THE INPUT:
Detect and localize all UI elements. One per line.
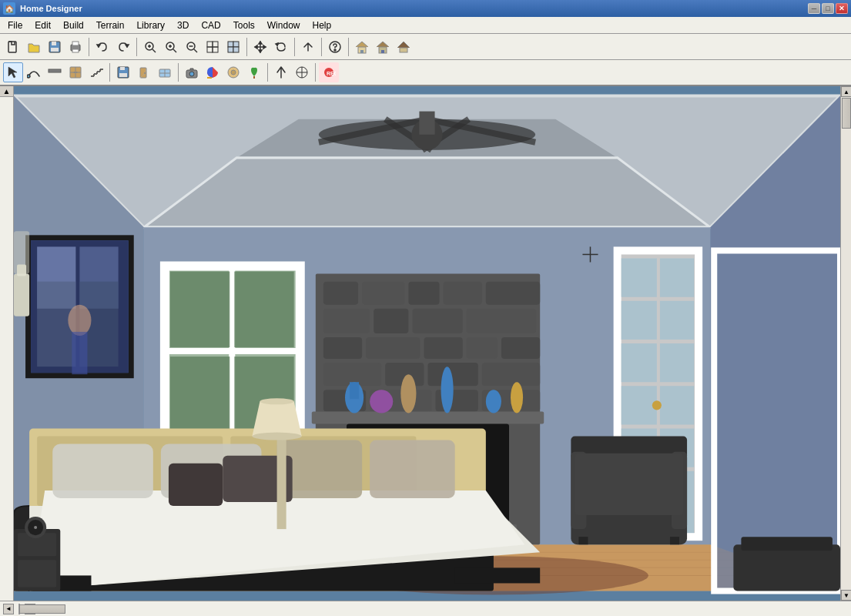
house-roof-button[interactable] — [394, 37, 414, 57]
svg-rect-79 — [412, 309, 462, 333]
status-scroll-controls[interactable]: ◄ ► — [3, 604, 35, 614]
zoom-fit-button[interactable] — [140, 37, 160, 57]
svg-point-44 — [231, 70, 236, 75]
svg-rect-123 — [621, 343, 657, 382]
zoom-ext-button[interactable] — [223, 37, 243, 57]
svg-rect-74 — [408, 282, 439, 305]
svg-point-141 — [68, 305, 91, 336]
maximize-button[interactable]: □ — [822, 3, 834, 14]
menu-library[interactable]: Library — [130, 17, 171, 33]
menu-edit[interactable]: Edit — [28, 17, 57, 33]
zoom-box-button[interactable] — [203, 37, 223, 57]
door-tool[interactable] — [134, 62, 154, 82]
undo-button[interactable] — [92, 37, 112, 57]
svg-point-165 — [34, 526, 37, 529]
svg-point-169 — [260, 398, 293, 404]
stair-tool[interactable] — [86, 62, 106, 82]
svg-rect-77 — [323, 309, 370, 333]
svg-point-19 — [334, 49, 336, 51]
arrow-up-btn[interactable] — [298, 37, 318, 57]
right-scrollbar[interactable]: ▲ ▼ — [840, 86, 851, 601]
svg-point-25 — [27, 75, 30, 78]
save-button[interactable] — [45, 37, 65, 57]
scroll-up-arrow[interactable]: ▲ — [841, 86, 851, 97]
zoom-in-button[interactable] — [161, 37, 181, 57]
scroll-thumb[interactable] — [842, 98, 851, 129]
svg-rect-15 — [233, 42, 239, 47]
redo-button[interactable] — [113, 37, 133, 57]
sep-4 — [294, 38, 295, 56]
question-button[interactable] — [325, 37, 345, 57]
transform-tool[interactable] — [292, 62, 312, 82]
pan-button[interactable] — [250, 37, 270, 57]
menu-3d[interactable]: 3D — [171, 17, 195, 33]
svg-rect-84 — [467, 337, 498, 359]
left-scroll-up[interactable]: ▲ — [0, 86, 13, 97]
close-button[interactable]: ✕ — [836, 3, 848, 14]
window-title: Home Designer — [20, 4, 82, 13]
svg-point-41 — [189, 72, 194, 76]
menu-tools[interactable]: Tools — [227, 17, 261, 33]
svg-rect-96 — [350, 382, 359, 399]
window-controls[interactable]: ─ □ ✕ — [808, 3, 848, 14]
scroll-track[interactable] — [841, 97, 851, 590]
record-button[interactable]: REC — [319, 62, 339, 82]
new-button[interactable] — [3, 37, 23, 57]
toolbar-1 — [0, 34, 851, 60]
menu-window[interactable]: Window — [261, 17, 307, 33]
svg-rect-24 — [400, 48, 407, 52]
svg-rect-89 — [482, 363, 540, 386]
horizontal-scrollbar[interactable] — [18, 604, 20, 614]
svg-rect-126 — [660, 386, 694, 424]
svg-rect-10 — [207, 42, 213, 47]
menu-build[interactable]: Build — [57, 17, 90, 33]
left-panel: ▲ — [0, 86, 14, 601]
plant-tool[interactable] — [244, 62, 264, 82]
svg-rect-113 — [170, 272, 230, 347]
sep-2 — [136, 38, 137, 56]
svg-rect-21 — [360, 50, 364, 53]
sep2-3 — [267, 63, 268, 82]
arc-tool[interactable] — [24, 62, 44, 82]
menu-bar: File Edit Build Terrain Library 3D CAD T… — [0, 17, 851, 34]
rotate-button[interactable] — [271, 37, 291, 57]
window-tool[interactable] — [155, 62, 175, 82]
zoom-out-button[interactable] — [182, 37, 202, 57]
svg-rect-162 — [18, 560, 56, 587]
menu-file[interactable]: File — [2, 17, 28, 33]
arrow-tool[interactable] — [271, 62, 291, 82]
sep2-1 — [109, 63, 110, 82]
menu-terrain[interactable]: Terrain — [90, 17, 131, 33]
main-area: ▲ — [0, 86, 851, 601]
svg-rect-12 — [207, 47, 213, 52]
save2-button[interactable] — [113, 62, 133, 82]
h-scroll-thumb[interactable] — [19, 604, 65, 614]
sep-1 — [89, 38, 89, 56]
svg-rect-82 — [366, 337, 420, 359]
print-button[interactable] — [65, 37, 85, 57]
house-int-button[interactable] — [373, 37, 393, 57]
camera-tool[interactable] — [182, 62, 202, 82]
open-button[interactable] — [24, 37, 44, 57]
viewport[interactable] — [14, 86, 840, 601]
cabinet-tool[interactable] — [65, 62, 85, 82]
svg-rect-13 — [213, 47, 218, 52]
svg-rect-78 — [374, 309, 408, 333]
scroll-down-arrow[interactable]: ▼ — [841, 590, 851, 601]
svg-rect-5 — [72, 42, 79, 45]
scroll-left-arrow[interactable]: ◄ — [3, 604, 14, 614]
house-ext-button[interactable] — [352, 37, 372, 57]
svg-point-99 — [441, 367, 454, 413]
wall-tool[interactable] — [45, 62, 65, 82]
svg-rect-73 — [362, 282, 404, 305]
material-tool[interactable] — [223, 62, 243, 82]
menu-cad[interactable]: CAD — [195, 17, 226, 33]
svg-rect-3 — [51, 48, 59, 52]
svg-rect-34 — [119, 73, 127, 77]
menu-help[interactable]: Help — [306, 17, 337, 33]
minimize-button[interactable]: ─ — [808, 3, 820, 14]
color-tool[interactable] — [203, 62, 223, 82]
title-bar: 🏠 Home Designer ─ □ ✕ — [0, 0, 851, 17]
sep-6 — [348, 38, 349, 56]
select-tool[interactable] — [3, 62, 23, 82]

TASK DESCRIPTION: Reproduce the entries above exactly. Do not include the images.

TASK ANSWER:
Detect and localize all UI elements. One per line.
house-roof-button[interactable] — [394, 37, 414, 57]
svg-rect-79 — [412, 309, 462, 333]
status-scroll-controls[interactable]: ◄ ► — [3, 604, 35, 614]
zoom-fit-button[interactable] — [140, 37, 160, 57]
svg-point-44 — [231, 70, 236, 75]
svg-rect-123 — [621, 343, 657, 382]
zoom-ext-button[interactable] — [223, 37, 243, 57]
svg-rect-74 — [408, 282, 439, 305]
svg-point-141 — [68, 305, 91, 336]
maximize-button[interactable]: □ — [822, 3, 834, 14]
menu-library[interactable]: Library — [130, 17, 171, 33]
menu-edit[interactable]: Edit — [28, 17, 57, 33]
zoom-box-button[interactable] — [203, 37, 223, 57]
door-tool[interactable] — [134, 62, 154, 82]
undo-button[interactable] — [92, 37, 112, 57]
svg-point-165 — [34, 526, 37, 529]
svg-point-169 — [260, 398, 293, 404]
stair-tool[interactable] — [86, 62, 106, 82]
svg-rect-77 — [323, 309, 370, 333]
svg-point-19 — [334, 49, 336, 51]
arrow-up-btn[interactable] — [298, 37, 318, 57]
right-scrollbar[interactable]: ▲ ▼ — [840, 86, 851, 601]
svg-point-25 — [27, 75, 30, 78]
save-button[interactable] — [45, 37, 65, 57]
scroll-up-arrow[interactable]: ▲ — [841, 86, 851, 97]
zoom-in-button[interactable] — [161, 37, 181, 57]
scroll-thumb[interactable] — [842, 98, 851, 129]
svg-rect-15 — [233, 42, 239, 47]
redo-button[interactable] — [113, 37, 133, 57]
sep-4 — [294, 38, 295, 56]
question-button[interactable] — [325, 37, 345, 57]
transform-tool[interactable] — [292, 62, 312, 82]
pan-button[interactable] — [250, 37, 270, 57]
menu-3d[interactable]: 3D — [171, 17, 195, 33]
svg-rect-84 — [467, 337, 498, 359]
left-scroll-up[interactable]: ▲ — [0, 86, 13, 97]
close-button[interactable]: ✕ — [836, 3, 848, 14]
window-title: Home Designer — [20, 4, 82, 13]
svg-point-41 — [189, 72, 194, 76]
menu-tools[interactable]: Tools — [227, 17, 261, 33]
svg-rect-96 — [350, 382, 359, 399]
window-controls[interactable]: ─ □ ✕ — [808, 3, 848, 14]
scroll-track[interactable] — [841, 97, 851, 590]
record-button[interactable]: REC — [319, 62, 339, 82]
new-button[interactable] — [3, 37, 23, 57]
toolbar-1 — [0, 34, 851, 60]
menu-window[interactable]: Window — [261, 17, 307, 33]
svg-rect-24 — [400, 48, 407, 52]
svg-rect-89 — [482, 363, 540, 386]
horizontal-scrollbar[interactable] — [18, 604, 20, 614]
svg-rect-126 — [660, 386, 694, 424]
svg-rect-10 — [207, 42, 213, 47]
menu-build[interactable]: Build — [57, 17, 90, 33]
left-panel: ▲ — [0, 86, 14, 601]
plant-tool[interactable] — [244, 62, 264, 82]
svg-rect-113 — [170, 272, 230, 347]
sep-2 — [136, 38, 137, 56]
svg-rect-21 — [360, 50, 364, 53]
sep2-3 — [267, 63, 268, 82]
arc-tool[interactable] — [24, 62, 44, 82]
menu-bar: File Edit Build Terrain Library 3D CAD T… — [0, 17, 851, 34]
rotate-button[interactable] — [271, 37, 291, 57]
window-tool[interactable] — [155, 62, 175, 82]
zoom-out-button[interactable] — [182, 37, 202, 57]
svg-rect-162 — [18, 560, 56, 587]
menu-file[interactable]: File — [2, 17, 28, 33]
arrow-tool[interactable] — [271, 62, 291, 82]
sep2-1 — [109, 63, 110, 82]
menu-terrain[interactable]: Terrain — [90, 17, 131, 33]
main-area: ▲ — [0, 86, 851, 601]
svg-rect-12 — [207, 47, 213, 52]
save2-button[interactable] — [113, 62, 133, 82]
h-scroll-thumb[interactable] — [19, 604, 65, 614]
sep-1 — [89, 38, 89, 56]
svg-rect-82 — [366, 337, 420, 359]
print-button[interactable] — [65, 37, 85, 57]
house-int-button[interactable] — [373, 37, 393, 57]
camera-tool[interactable] — [182, 62, 202, 82]
open-button[interactable] — [24, 37, 44, 57]
viewport[interactable] — [14, 86, 840, 601]
cabinet-tool[interactable] — [65, 62, 85, 82]
svg-rect-13 — [213, 47, 218, 52]
svg-rect-78 — [374, 309, 408, 333]
scroll-down-arrow[interactable]: ▼ — [841, 590, 851, 601]
svg-rect-5 — [72, 42, 79, 45]
scroll-left-arrow[interactable]: ◄ — [3, 604, 14, 614]
house-ext-button[interactable] — [352, 37, 372, 57]
svg-point-99 — [441, 367, 454, 413]
wall-tool[interactable] — [45, 62, 65, 82]
svg-rect-73 — [362, 282, 404, 305]
material-tool[interactable] — [223, 62, 243, 82]
menu-cad[interactable]: CAD — [195, 17, 226, 33]
svg-rect-3 — [51, 48, 59, 52]
svg-rect-34 — [119, 73, 127, 77]
menu-help[interactable]: Help — [306, 17, 337, 33]
minimize-button[interactable]: ─ — [808, 3, 820, 14]
color-tool[interactable] — [203, 62, 223, 82]
title-bar: 🏠 Home Designer ─ □ ✕ — [0, 0, 851, 17]
sep-6 — [348, 38, 349, 56]
select-tool[interactable] — [3, 62, 23, 82]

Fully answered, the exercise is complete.